Но чиновник со своей стороны решительно никакого сочувствия Соболеву не выказал, а, напротив, довольно сурово и поспешно проговорил:

— Вы, сударь, совершенно ошибаетесь, и я вас совершенно не знаю!

— Но меня знает очень хорошо Дмитрий Яковлевич Жемчугов, который может засвидетельствовать обо мне, — сказал Соболев. — Потом знает еще князь Шагалов и многие другие…

— Об этом вас пока не спрашивают, — перебил его старший. — Отвечайте только на вопросы!
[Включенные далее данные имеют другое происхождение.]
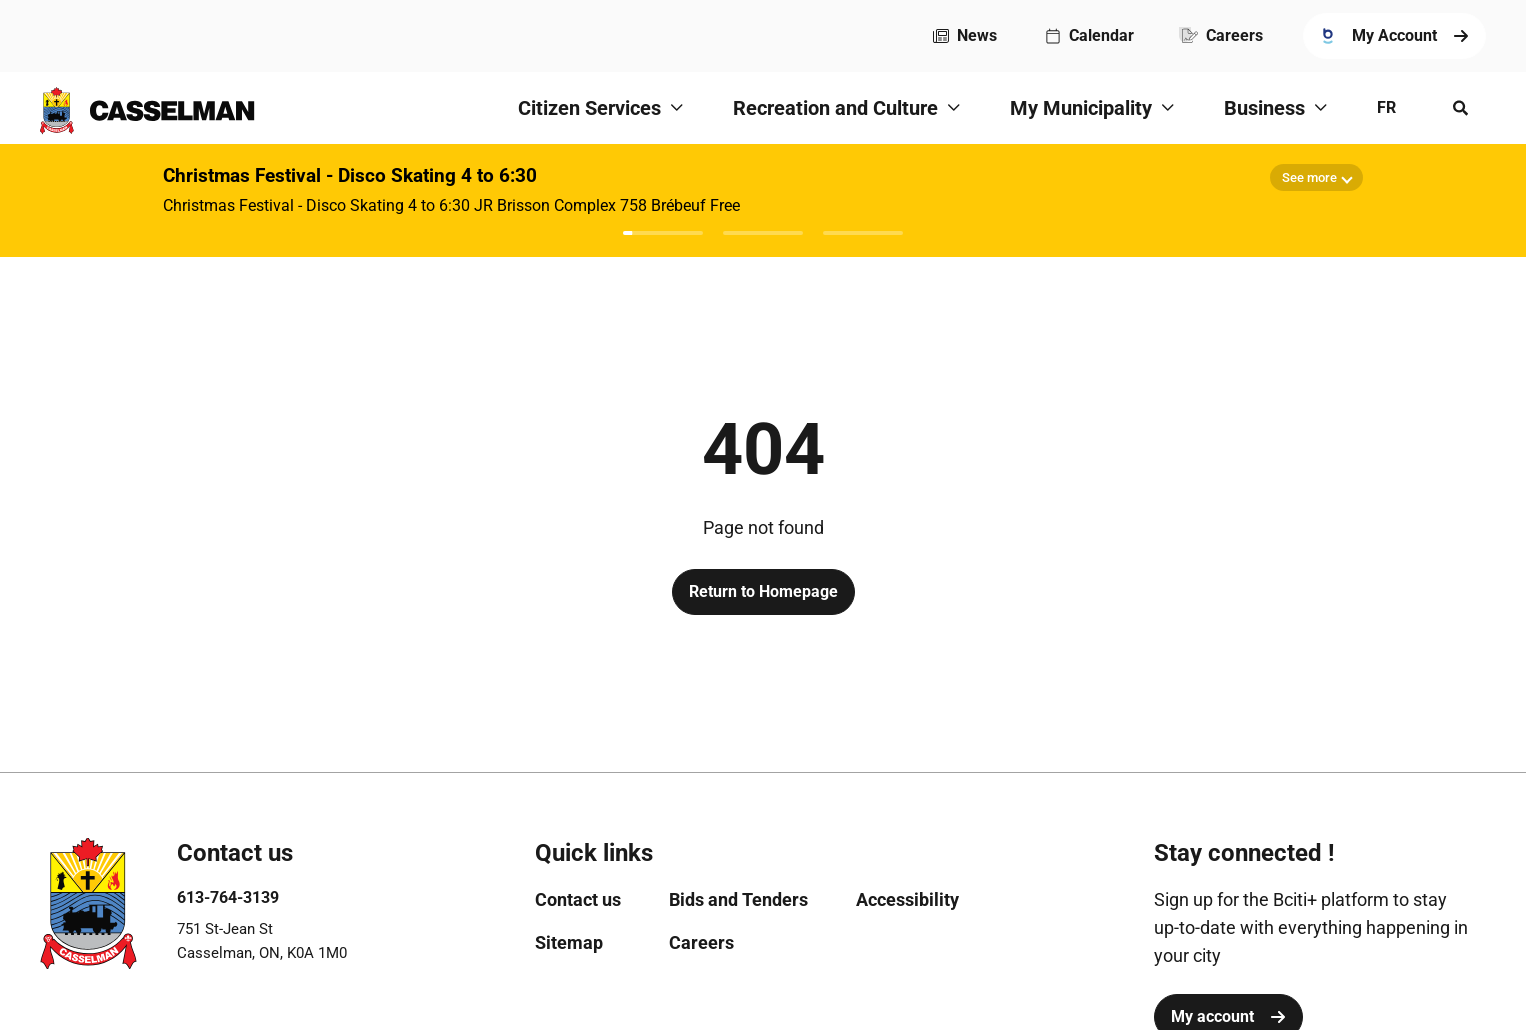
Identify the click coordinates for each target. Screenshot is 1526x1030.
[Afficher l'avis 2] (763, 233)
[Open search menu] (1461, 108)
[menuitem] (965, 36)
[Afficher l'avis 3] (863, 233)
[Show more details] (1316, 177)
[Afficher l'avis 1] (663, 233)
Расскажите, как было дело и за что вас арестовали…

— За что меня арестовали, я не знаю, а дело было так! — ответил Соболев и чистосердечно и правдиво рассказал, что вчера, возвращаясь из-за города, он опоздал на заставу, через которую его не пропустили; не желая проводить ночь где-нибудь в герберге или на постоялом дворе, он пошел гулять и тут увидел двух незнакомцев с их лодкой и то, как они входили в заколоченный и, по-видимому, необитаемый дом.

— Где этот дом? — спросил старший.

Соболев указал самым подробным образом местоположение дома и затем продолжал рассказ вплоть до того, как его арестовали по приказу таинственного гребца.

Он думал, что его затем сейчас же и отпустят, но вышло совершенно не так. Его отвели через двор в каменный каземат, вонючий и грязный, с решетчатым окном и с кучей грязной соломы в углу на полу.

«Ну, что ж делать! — рассудил Соболев. — Так, так, так!.. Пусть будет, что будет!»

И он лег на солому.

Когда Ивана Ивановича увели из комнаты, где его допрашивали, и чиновник со своим старшим остались наедине, то этот старший обратился к своему подчиненному и, втягивая в нос понюшку табака из золотой табакерки, проговорил:

— Так его светлость герцог изволят ночью в лодке ездить в заколоченный дом?.. А мы и не знали этого!

— Я знал об этом, ваше превосходительство! — ответил чиновник. — То есть мне было дано знать от одного из наших наблюдающих при дворе герцога, что его светлость ночью изволят выезжать в лодке… Мною был сделан наряд для того, чтобы проследить эти отлучки…

— Как же вы можете учреждать наблюдения за его светлостью? — усмехнулся старший и прищурился.

— В интересах самого герцога, ваше превосходительство, для охраны от лихих людей! — ответил младший и тоже усмехнулся.

— Да разве что так!.. А кто был в наряде?

— Жемчугов.

— Митька?

— Он самый.

— Неужели он не дознался?.. Ведь он, кажется, самый способный?..

— Ему помешал вчера барон Цапф фон Цапфгаузен, который привязался к нему в пьяном виде.

— Да ведь этот барон сделал на Жемчугова донос.

— Самому герцогу, ваше превосходительство. Надо, конечно, Митьку выручить, потому что донос вздорный и облыжный.

— Ну, разумеется! Вы заготовьте к завтра доклад.

— Я послал сейчас за Жемчуговым.

— Для какой надобности?

— Ведь он живет в доме у Соболева, которого вы только что изволили допрашивать. Они — приятели.